Work to be completed: Report every line of the records that contains the word "bounding".

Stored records
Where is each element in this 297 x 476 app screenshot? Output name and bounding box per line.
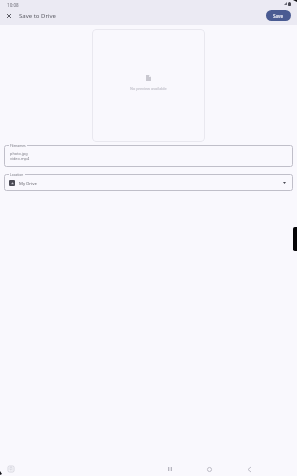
button[interactable]: My Drive (4, 174, 293, 191)
staticText: No preview available (130, 86, 167, 91)
staticText: Save to Drive (19, 12, 56, 20)
button[interactable]: Recents (164, 463, 176, 475)
button[interactable]: Home (203, 463, 215, 475)
staticText: Filenames (10, 143, 26, 147)
button[interactable]: Close (3, 10, 14, 21)
staticText: photo.jpg (10, 151, 28, 156)
staticText: 10:08 (7, 2, 19, 8)
staticText: video.mp4 (10, 156, 30, 161)
button[interactable]: Back (243, 463, 255, 475)
staticText: Location (10, 172, 24, 176)
button[interactable]: Save (266, 10, 291, 21)
staticText: Save (273, 13, 284, 19)
staticText: My Drive (19, 180, 37, 186)
button[interactable]: Screenshot (5, 463, 17, 475)
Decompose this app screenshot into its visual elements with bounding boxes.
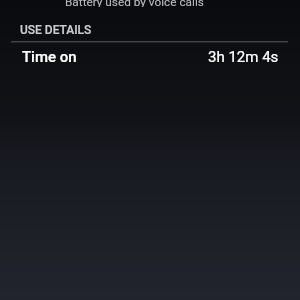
staticText: USE DETAILS	[20, 23, 92, 37]
staticText: 3h 12m 4s	[208, 48, 279, 66]
staticText: Time on	[22, 48, 77, 66]
staticText: Battery used by voice calls	[65, 0, 204, 7]
button[interactable]: Time on	[0, 43, 300, 67]
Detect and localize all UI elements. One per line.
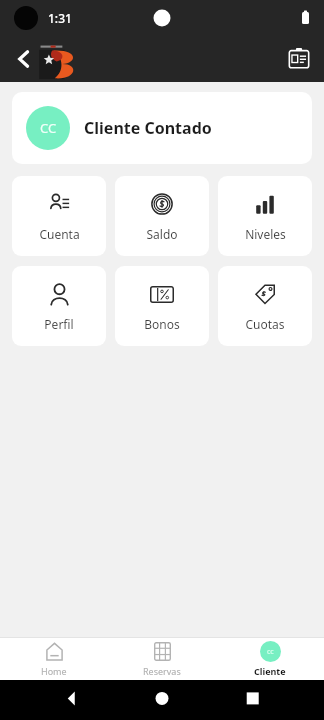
button[interactable]: Back <box>6 41 42 77</box>
button[interactable]: Cuenta <box>12 176 106 256</box>
staticText: Cuenta <box>39 226 80 242</box>
button[interactable]: Niveles <box>218 176 312 256</box>
staticText: cc <box>267 647 274 657</box>
staticText: Bonos <box>144 316 180 332</box>
staticText: Niveles <box>245 226 286 242</box>
button[interactable]: CC <box>12 92 312 164</box>
staticText: Saldo <box>146 226 178 242</box>
button[interactable]: cc <box>216 638 324 680</box>
staticText: Cliente Contado <box>84 117 212 139</box>
staticText: CC <box>40 119 57 137</box>
staticText: Reservas <box>143 665 181 677</box>
staticText: Cliente <box>254 665 286 677</box>
staticText: Perfil <box>44 316 74 332</box>
staticText: Home <box>41 665 67 677</box>
staticText: 1:31 <box>48 10 72 26</box>
button[interactable]: Bonos <box>115 266 209 346</box>
button[interactable]: Perfil <box>12 266 106 346</box>
button[interactable]: Credencial <box>282 42 316 76</box>
button[interactable]: Cuotas <box>218 266 312 346</box>
button[interactable]: Reservas <box>108 638 216 680</box>
button[interactable]: Saldo <box>115 176 209 256</box>
staticText: Cuotas <box>245 316 285 332</box>
button[interactable]: Home <box>0 638 108 680</box>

Reply:
Where is each element in this 297 x 476 app screenshot? Output name and bounding box per line.
Decompose this app screenshot into its visual elements with bounding boxes.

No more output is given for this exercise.